» TASK STATEMENT
For the entries below, the result should be an exact transcription of the lines from the one with "до 15-ти во месецот" up to and including the one with "об оплате Плайтом", and only those.

» MATERIAL PROVIDED
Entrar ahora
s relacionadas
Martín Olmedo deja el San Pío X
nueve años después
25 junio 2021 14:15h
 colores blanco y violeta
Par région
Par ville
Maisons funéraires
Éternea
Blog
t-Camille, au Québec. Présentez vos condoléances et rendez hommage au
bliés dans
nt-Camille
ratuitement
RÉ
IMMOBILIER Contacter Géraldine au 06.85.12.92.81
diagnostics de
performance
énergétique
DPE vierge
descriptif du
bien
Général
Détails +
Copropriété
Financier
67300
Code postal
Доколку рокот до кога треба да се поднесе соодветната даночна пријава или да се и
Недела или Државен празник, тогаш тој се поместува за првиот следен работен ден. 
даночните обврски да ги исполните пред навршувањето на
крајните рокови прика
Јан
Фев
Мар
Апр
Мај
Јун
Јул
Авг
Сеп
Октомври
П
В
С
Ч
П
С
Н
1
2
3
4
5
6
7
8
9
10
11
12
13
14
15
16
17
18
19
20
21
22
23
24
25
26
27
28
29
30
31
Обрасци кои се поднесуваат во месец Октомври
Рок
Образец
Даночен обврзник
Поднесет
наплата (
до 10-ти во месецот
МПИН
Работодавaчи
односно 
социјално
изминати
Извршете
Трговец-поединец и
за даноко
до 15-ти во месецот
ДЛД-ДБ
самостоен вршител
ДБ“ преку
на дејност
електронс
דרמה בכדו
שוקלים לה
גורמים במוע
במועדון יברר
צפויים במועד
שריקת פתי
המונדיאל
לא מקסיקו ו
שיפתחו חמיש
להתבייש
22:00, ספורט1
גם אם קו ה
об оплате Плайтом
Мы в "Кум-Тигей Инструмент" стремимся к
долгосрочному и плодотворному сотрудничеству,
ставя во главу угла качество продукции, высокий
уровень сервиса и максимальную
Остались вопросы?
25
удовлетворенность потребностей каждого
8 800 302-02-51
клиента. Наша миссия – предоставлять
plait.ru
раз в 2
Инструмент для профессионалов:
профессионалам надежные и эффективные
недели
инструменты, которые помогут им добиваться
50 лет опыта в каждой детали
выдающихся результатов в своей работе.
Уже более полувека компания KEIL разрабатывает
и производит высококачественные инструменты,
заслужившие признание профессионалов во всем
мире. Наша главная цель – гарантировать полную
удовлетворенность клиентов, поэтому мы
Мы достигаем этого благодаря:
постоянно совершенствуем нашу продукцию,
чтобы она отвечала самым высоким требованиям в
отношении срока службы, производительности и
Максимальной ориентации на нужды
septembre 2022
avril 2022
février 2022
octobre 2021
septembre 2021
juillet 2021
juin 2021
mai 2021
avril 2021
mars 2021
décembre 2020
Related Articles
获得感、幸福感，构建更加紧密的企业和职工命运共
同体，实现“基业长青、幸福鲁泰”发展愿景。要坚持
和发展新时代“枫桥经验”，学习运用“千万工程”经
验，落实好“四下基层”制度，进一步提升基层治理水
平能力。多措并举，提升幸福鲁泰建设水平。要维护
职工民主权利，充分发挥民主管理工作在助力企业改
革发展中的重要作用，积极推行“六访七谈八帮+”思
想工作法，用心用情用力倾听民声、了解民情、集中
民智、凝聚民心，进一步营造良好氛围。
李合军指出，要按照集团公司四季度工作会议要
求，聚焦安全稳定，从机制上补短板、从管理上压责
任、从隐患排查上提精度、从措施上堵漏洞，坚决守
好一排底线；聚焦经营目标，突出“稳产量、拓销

* * *

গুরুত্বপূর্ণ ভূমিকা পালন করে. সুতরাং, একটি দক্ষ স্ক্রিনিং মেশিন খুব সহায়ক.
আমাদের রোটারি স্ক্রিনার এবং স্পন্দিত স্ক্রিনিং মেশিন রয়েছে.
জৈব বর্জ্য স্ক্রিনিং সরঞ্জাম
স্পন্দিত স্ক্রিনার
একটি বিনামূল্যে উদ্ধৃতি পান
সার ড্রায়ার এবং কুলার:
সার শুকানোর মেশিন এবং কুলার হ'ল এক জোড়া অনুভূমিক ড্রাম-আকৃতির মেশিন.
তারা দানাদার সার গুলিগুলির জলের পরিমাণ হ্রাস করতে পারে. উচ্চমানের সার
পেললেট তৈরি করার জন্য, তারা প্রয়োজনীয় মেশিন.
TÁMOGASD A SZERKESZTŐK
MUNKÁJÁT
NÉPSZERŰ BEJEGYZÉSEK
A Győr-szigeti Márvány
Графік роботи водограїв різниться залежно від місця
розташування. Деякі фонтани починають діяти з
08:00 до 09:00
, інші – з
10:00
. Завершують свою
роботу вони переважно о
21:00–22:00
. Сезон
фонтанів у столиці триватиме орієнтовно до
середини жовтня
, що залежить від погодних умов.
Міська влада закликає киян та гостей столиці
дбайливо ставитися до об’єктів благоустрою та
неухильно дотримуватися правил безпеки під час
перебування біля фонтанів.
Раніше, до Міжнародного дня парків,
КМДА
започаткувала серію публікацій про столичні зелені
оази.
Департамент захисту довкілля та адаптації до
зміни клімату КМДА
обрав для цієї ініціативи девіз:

» EXERCISE ANSWER
до 15-ти во месецот
ДЛД-ДБ
самостоен вршител
ДБ“ преку
на дејност
електронс
דרמה בכדו
שוקלים לה
גורמים במוע
במועדון יברר
צפויים במועד
שריקת פתי
המונדיאל
לא מקסיקו ו
שיפתחו חמיש
להתבייש
22:00, ספורט1
גם אם קו ה
об оплате Плайтом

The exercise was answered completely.